== Segment start ==

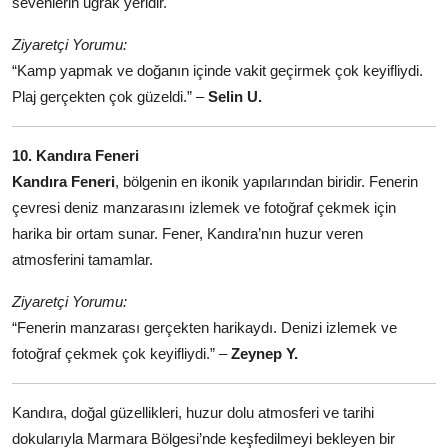
sevenlerin uğrak yeridir.
Ziyaretçi Yorumu:
“Kamp yapmak ve doğanın içinde vakit geçirmek çok keyifliydi.
Plaj gerçekten çok güzeldi.” –
Selin U.
10. Kandıra Feneri
Kandıra Feneri
, bölgenin en ikonik yapılarından biridir. Fenerin
çevresi deniz manzarasını izlemek ve fotoğraf çekmek için
harika bir ortam sunar. Fener, Kandıra’nın huzur veren
atmosferini tamamlar.
Ziyaretçi Yorumu:
“Fenerin manzarası gerçekten harikaydı. Denizi izlemek ve
fotoğraf çekmek çok keyifliydi.” –
Zeynep Y.
Kandıra, doğal güzellikleri, huzur dolu atmosferi ve tarihi
dokularıyla Marmara Bölgesi’nde keşfedilmeyi bekleyen bir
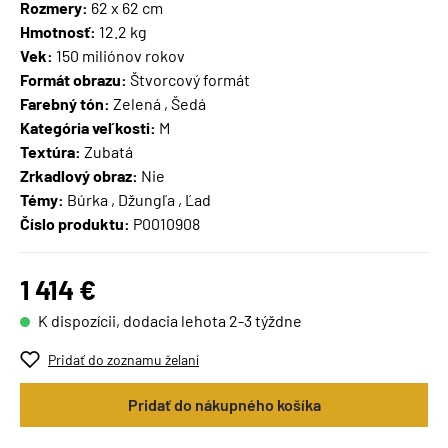
Rozmery:
62 x 62 cm
Hmotnosť:
12.2 kg
Vek:
150 miliónov rokov
Formát obrazu:
Štvorcový formát
Farebný tón:
Zelená , Šedá
Kategória veľkosti:
M
Textúra:
Zubatá
Zrkadlový obraz:
Nie
Témy:
Búrka , Džungľa , Ľad
Číslo produktu:
P0010908
1 414 €
K dispozícii, dodacia lehota 2-3 týždne
Pridať do zoznamu želaní
Pridať do nákupného košíka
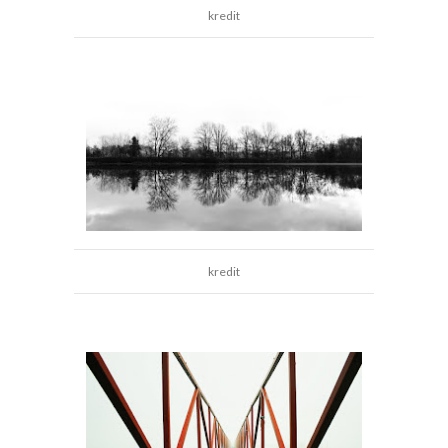
kredit
kredit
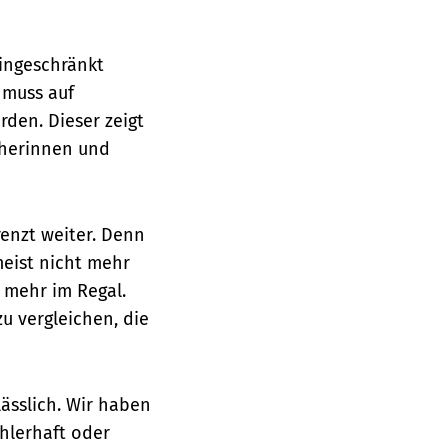
eingeschränkt
 muss auf
rden. Dieser zeigt
cherinnen und
renzt weiter. Denn
eist nicht mehr
 mehr im Regal.
u vergleichen, die
ässlich. Wir haben
ehlerhaft oder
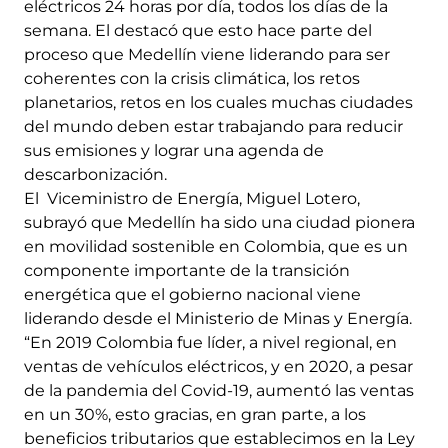
eléctricos 24 horas por día, todos los días de la
semana. El destacó que esto hace parte del
proceso que Medellín viene liderando para ser
coherentes con la crisis climática, los retos
planetarios, retos en los cuales muchas ciudades
del mundo deben estar trabajando para reducir
sus emisiones y lograr una agenda de
descarbonización.
El Viceministro de Energía, Miguel Lotero,
subrayó que Medellín ha sido una ciudad pionera
en movilidad sostenible en Colombia, que es un
componente importante de la transición
energética que el gobierno nacional viene
liderando desde el Ministerio de Minas y Energía.
“En 2019 Colombia fue líder, a nivel regional, en
ventas de vehículos eléctricos, y en 2020, a pesar
de la pandemia del Covid-19, aumentó las ventas
en un 30%, esto gracias, en gran parte, a los
beneficios tributarios que establecimos en la Ley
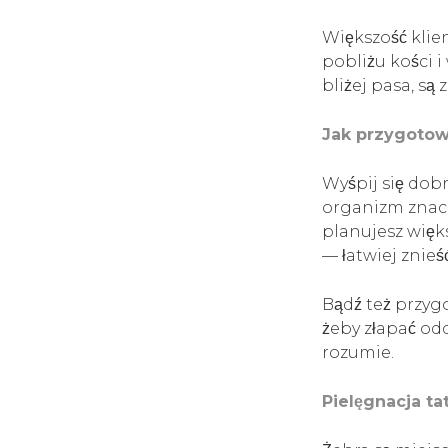
Większość klie
pobliżu kości i
bliżej pasa, s
Jak przygotowa
Wyśpij się dobr
organizm znaczn
planujesz więks
— łatwiej znieś
Bądź też przyg
żeby złapać odd
rozumie.
Pielęgnacja ta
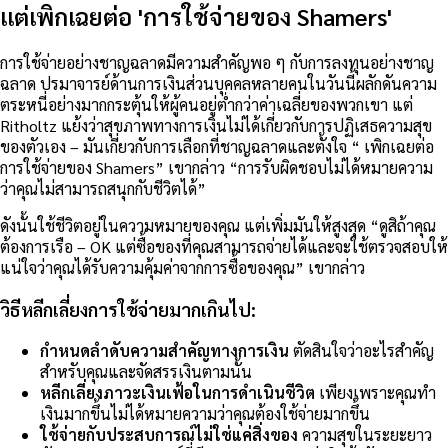
แต่เพิกเฉยต่อ 'การใช้จ่ายของ Shamers'
การใช้จ่ายอย่างชาญฉลาดมีความสำคัญพอ ๆ กับการลงทุนอย่างชาญ
ฉลาด ปรมาจารย์ด้านการเงินส่วนบุคคลหลายคนในวันนี้ผลักดันความ
ตระหนี่อย่างมากกระตุ้นให้ผู้คนอยู่ต่ำกว่าค่าเฉลี่ยของพวกเขา แต่
Ritholtz แย้งว่าสุขภาพทางการเงินไม่ได้เกี่ยวกับการปฏิเสธความสุข
ของตัวเอง – มันเกี่ยวกับการเลือกที่ชาญฉลาดและตั้งใจ “ เพิกเฉยต่อ
การใช้จ่ายของ Shamers” เขากล่าว “การรับผิดชอบไม่ได้หมายความ
ว่าคุณไม่สามารถสนุกกับชีวิตได้”
ดังนั้นใช้ชีวิตอยู่ในความหมายของคุณ แต่เพิ่มมันให้สูงสุด “ดูสิถ้าคุณ
ต้องการเรือ – OK แต่ซื้อของที่คุณสามารถจ่ายได้และจะใช้ตรวจสอบให้
แน่ใจว่าคุณได้รับความคุ้มค่าจากการซื้อของคุณ” เขากล่าว
วิธีหลีกเลี่ยงการใช้จ่ายมากเกินไป:
กำหนดลำดับความสำคัญทางการเงิน
ตัดสินใจว่าอะไรสำคัญ
สำหรับคุณและจัดสรรเงินตามนั้น
หลีกเลี่ยงภาวะเงินเฟ้อในการดำเนินชีวิต
เพียงเพราะคุณทำ
เงินมากขึ้นไม่ได้หมายความว่าคุณต้องใช้จ่ายมากขึ้น
ใช้จ่ายกับประสบการณ์ไม่ใช่แค่สิ่งของ
ความสุขในระยะยาว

== Segment end ==

● **Activity**: Your answer should be each line from the entries that includes the string "esto".

● **Exercise result**:
semana. El destacó que esto hace parte del
en un 30%, esto gracias, en gran parte, a los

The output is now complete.